* WORK REQUIRED:
Every line holding the string "einer" should be copied out of the listing.

* RECORDS TO PROCESS:
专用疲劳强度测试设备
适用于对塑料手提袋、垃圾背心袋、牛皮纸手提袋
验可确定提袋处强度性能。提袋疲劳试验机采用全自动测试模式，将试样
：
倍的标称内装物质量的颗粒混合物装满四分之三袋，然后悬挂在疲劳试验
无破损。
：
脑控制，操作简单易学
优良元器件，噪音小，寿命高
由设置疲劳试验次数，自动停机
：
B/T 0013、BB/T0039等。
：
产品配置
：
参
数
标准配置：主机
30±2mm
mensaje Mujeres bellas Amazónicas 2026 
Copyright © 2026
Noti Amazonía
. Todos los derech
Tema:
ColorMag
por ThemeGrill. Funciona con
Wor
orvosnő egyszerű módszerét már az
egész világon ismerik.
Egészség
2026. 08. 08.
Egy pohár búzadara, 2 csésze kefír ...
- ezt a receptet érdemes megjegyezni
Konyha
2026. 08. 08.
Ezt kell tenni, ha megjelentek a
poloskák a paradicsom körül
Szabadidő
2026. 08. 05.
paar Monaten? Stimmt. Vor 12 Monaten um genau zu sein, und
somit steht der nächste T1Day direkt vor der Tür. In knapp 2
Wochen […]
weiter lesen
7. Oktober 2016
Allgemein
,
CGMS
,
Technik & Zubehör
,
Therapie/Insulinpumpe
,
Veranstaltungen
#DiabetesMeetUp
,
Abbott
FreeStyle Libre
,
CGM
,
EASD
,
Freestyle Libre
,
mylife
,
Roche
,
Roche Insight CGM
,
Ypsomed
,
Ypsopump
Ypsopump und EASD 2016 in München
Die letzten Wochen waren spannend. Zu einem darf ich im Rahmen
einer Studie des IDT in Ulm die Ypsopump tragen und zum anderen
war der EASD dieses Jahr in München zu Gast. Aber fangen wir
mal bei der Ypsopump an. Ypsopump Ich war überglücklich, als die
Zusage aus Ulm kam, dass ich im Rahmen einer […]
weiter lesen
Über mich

==

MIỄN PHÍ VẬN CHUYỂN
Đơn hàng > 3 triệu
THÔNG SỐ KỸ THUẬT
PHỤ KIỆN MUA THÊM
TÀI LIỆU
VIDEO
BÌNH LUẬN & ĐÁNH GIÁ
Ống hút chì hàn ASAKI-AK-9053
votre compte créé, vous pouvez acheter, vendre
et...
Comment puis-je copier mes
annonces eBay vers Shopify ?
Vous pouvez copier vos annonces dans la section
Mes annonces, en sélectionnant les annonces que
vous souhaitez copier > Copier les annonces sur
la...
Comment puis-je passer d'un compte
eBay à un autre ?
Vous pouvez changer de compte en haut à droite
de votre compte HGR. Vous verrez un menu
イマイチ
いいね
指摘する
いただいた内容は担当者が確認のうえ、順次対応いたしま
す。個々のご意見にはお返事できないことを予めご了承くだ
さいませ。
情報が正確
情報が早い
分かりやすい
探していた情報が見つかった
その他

* EXPECTED ANSWER:
einer Studie des IDT in Ulm die Ypsopump tragen und zum anderen
Zusage aus Ulm kam, dass ich im Rahmen einer […]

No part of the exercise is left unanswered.